Newspapers ran breathless accounts of how the returning heroes, their families and their fortunes were cursed forever by the vengeful spirits of that far-off land. Sudden illness, thwarted love and ruined finances were thought to follow in the wake of the Egyptian explorer, and spines tingled to hear the tales of bad luck and supernatural misfortune carried home from the East.
The archaeologists rolled their eyes and went about their business, but the public ate it up.
Literally, in some cases. The heady aromas and spices of the Middle East were suddenly in very high demand. Exotic flavors from the mysterious region were in vogue, just like the tales of high drama and daring adventure that accompanied them.
The truth was usually a fair bit more pedestrian. Though no less tasty.
Ancient Egyptians ate well. Even the poorest workers had access to plenty of bread, beer and a certain amount of fish and game when times were flush. You could even indulge your sweet tooth—if you could save up enough money every now and then for some precious honey or ground-up dates.
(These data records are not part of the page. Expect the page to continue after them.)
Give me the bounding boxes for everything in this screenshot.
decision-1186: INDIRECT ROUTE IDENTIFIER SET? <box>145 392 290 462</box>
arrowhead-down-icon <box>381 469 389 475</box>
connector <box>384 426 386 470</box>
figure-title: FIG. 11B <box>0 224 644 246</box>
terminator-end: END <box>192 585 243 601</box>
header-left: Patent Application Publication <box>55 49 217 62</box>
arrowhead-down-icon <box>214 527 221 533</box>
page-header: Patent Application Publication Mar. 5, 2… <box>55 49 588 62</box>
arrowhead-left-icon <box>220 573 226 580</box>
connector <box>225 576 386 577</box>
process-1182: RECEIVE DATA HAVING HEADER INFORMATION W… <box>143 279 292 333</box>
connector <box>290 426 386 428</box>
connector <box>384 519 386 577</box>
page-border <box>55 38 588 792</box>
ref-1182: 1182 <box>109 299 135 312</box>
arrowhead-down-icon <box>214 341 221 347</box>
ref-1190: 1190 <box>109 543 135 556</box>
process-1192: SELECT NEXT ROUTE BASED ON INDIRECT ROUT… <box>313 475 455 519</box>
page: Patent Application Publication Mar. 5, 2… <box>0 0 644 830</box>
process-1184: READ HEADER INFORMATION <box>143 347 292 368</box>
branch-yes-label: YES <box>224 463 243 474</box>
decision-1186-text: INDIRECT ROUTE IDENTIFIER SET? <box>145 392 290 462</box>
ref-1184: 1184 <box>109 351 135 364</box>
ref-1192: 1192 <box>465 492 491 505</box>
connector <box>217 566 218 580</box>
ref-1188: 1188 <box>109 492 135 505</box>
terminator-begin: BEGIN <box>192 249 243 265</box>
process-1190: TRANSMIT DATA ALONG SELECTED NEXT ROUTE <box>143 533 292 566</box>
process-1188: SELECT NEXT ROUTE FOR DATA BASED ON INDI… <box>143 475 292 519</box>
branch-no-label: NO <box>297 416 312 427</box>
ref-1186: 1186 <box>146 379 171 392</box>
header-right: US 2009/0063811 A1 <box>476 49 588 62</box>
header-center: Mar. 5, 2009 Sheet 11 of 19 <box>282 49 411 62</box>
Egypt sat right on the crossroads of the ancient spice road. Its population would have had access to spices from the East like cumin, coriander and cinnamon. Pepper would be a much later arrival, most likely with the Greeks, but salt was available and used as a preservative—even in the dry air that left meat considerably less exposed to rapid decay than it would be in Europe.
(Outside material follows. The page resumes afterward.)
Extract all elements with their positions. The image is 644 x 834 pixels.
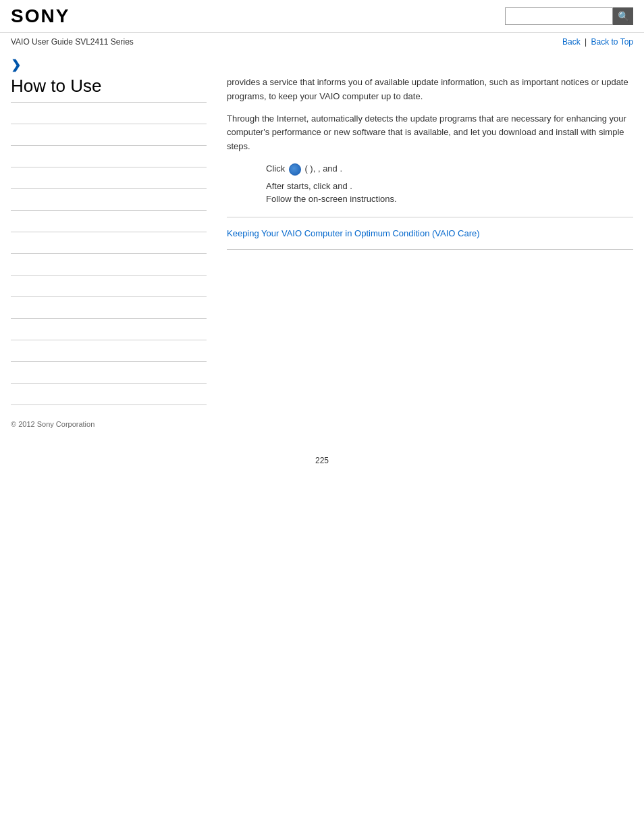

Coriander was prized as an aphrodisiac. There’s evidence that coriander seeds were planted in tombs as early as the 21st dynasty (around 1000 B.C.) as a symbol of eternal love and enduring passion. Cumin was also regarded as a sign of faithfulness, and cumin seeds were sometimes carried in pockets by soldiers and merchants as a memory of those waiting for them back home. They were also thought to settle the stomach and aid in digestion.
Cinnamon, meanwhile, was considerably more expensive than cumin and coriander, and was therefore less readily available to the common laborer of ancient Egypt. Often used in the embalming process, it is in fact a powerful antimicrobial agent, which means it can help prevent the spoilage of meat. When available, it would be used very sparingly, mixed in with other spices so that its flavor and effectiveness would be enhanced.
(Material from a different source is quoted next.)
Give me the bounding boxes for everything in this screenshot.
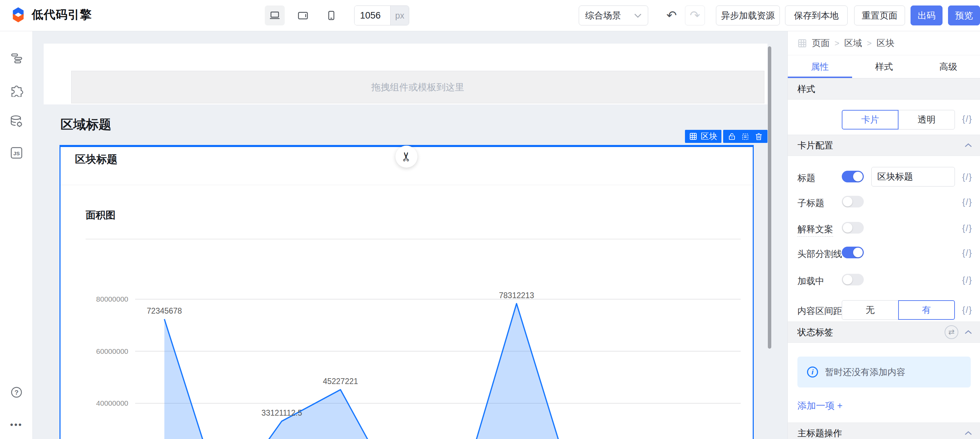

A mixture of these three spices— along with toasted nuts, salt and garlic—was used to sweeten the coarse bread of daily life in ancient Egypt. That tradition lives on today in dukkah, a popular spice blend that modern Egyptians enjoy just as their ancestors did thousands of years ago. Follow the recipe below to bring a taste of ancient Egypt into your own kitchen. It can be used as a condiment for roasted meat, as a topping for hummus or as a dip for good, crusty bread.
Start to finish: 30 minutes
1 cup whole shelled hazelnuts
1 cup whole shelled almonds
1 tablespoon whole coriander seeds
1 tablespoon whole cumin seeds
1/4 cup whole sesame seeds
1/4 teaspoon salt
Preheat oven to 400 degrees. Spread hazelnuts and almonds in a single layer on separate baking sheets and roast for about 10 minutes, shaking the pans every few minutes to prevent scorching. Be especially careful of the nuts in the corners and at the edges, as these will get hot faster. Take the almonds out a minute or two before the hazelnuts, as these are more prone to overheating and turning bitter. Allow nuts to cool completely.
Toast coriander, cumin and sesame seeds in a skillet over high heat for about 3 minutes, stirring constantly. Remove from heat, transfer to a plate and allow to cool completely.
When ingredients have cooled, transfer to a spice grinder or food processor. Add the salt. Pulse all ingredients together until roughly the size of breadcrumbs. Don’t over-process the mixture—you should stop when it’s still dry and coarse.
Serve with bread and good olive oil. Dip bread first into oil, then the dukkah. Can also be used as a dry marinade for meat, or as a topping for hummus.